Meadows: “My biggest thing when I feel overwhelmed is to map out on my calendar all of the things I think I need to get done on a given day, and prioritize them. Even if you just do 30 minutes of something it’s better than nothing. If you don’t have a gym membership you can do something at home, in your garage.
“Think of it as finding time for yourself. If you feel more energized in the morning, maybe set your alarm clock a bit earlier two or three times a week to ease into a new routine, and go on a run. Or 30 minutes before you’d normally wake up do a yoga sequence, if that’s what you really need to help you relax. It’s all about finding times during the day when you can include bursts of activity: I’ll take my dog for a walk at this time, or I can block out a bigger chunk of time to go to the gym. I recommend taking your gym bag with you to work so you can go on your lunch break or go right after work so that it is convenient to stay fit.
“You don’t need a big space to be active, and you can involve your kids. Perhaps have them ride their bike while you go on a run, or play soccer together.
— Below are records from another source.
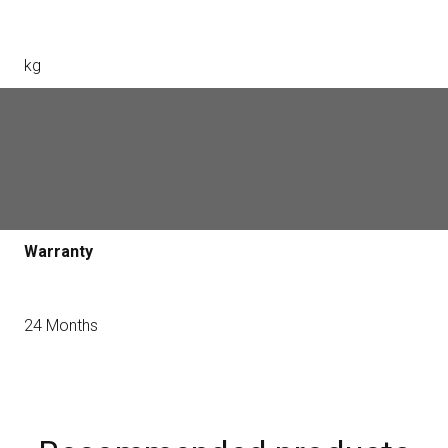
kg
Certification
Conforms to the requirements of the technical
regulations governing radio equipment
Warranty
24 Months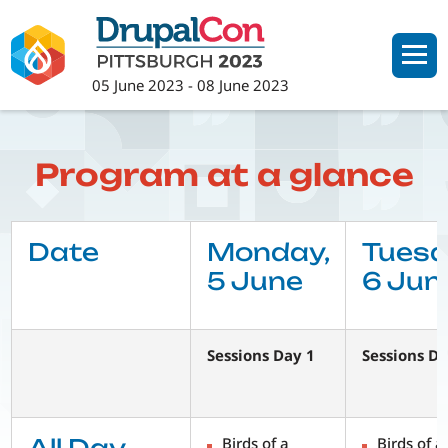
Skip
to
main
05 June 2023
-
08 June 2023
content
Program at a glance
Date
Monday,
Tuesd
5 June
6 Jun
Sessions Day 1
Sessions Da
Birds of a
Birds of a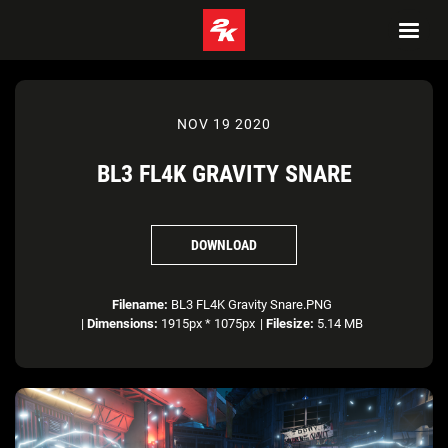
NOV 19 2020
BL3 FL4K GRAVITY SNARE
DOWNLOAD
Filename:
BL3 FL4K Gravity Snare.PNG
|
Dimensions:
1915px * 1075px
|
Filesize:
5.14 MB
Get everyone moving.
“I also recommend starting small, make little changes that you can sustain, and find something that you really, really love. There something active for everyone. And don’t beat yourself up if you can’t get to the gym one day. It’s all about overall balance.”
OneDublin.org: You attended Dublin Elementary School, Wells Middle School and Dublin High School; now you are back working for the Dublin Unified School District. What’s it like to work for the District that educated you?
Meadows: “I ran into my 4th grade Ms. Stanchina teacher on Friday, who now works at Fallon, my boss Tess Johnson was my principal at Dublin Elementary School. It’s neat working with and running into people that have known me since I was a kid. I’ve received nothing but congratulations, positive encouragement and support because everyone I’ve encountered loves that I’ve come back into the District, and back to my roots.
“Coming full circle is just another example of how Dublin High School provides a great education and foundation for kids to move on and delve into the profession or career that inspires them. The high school, and the District, is so different from when I went I attended Dublin schools. The DHS campus is gorgeous and the quality of education is terrific. I like being back where I started and play a role in supporting kids by keeping them healthy, because health kids learn better!”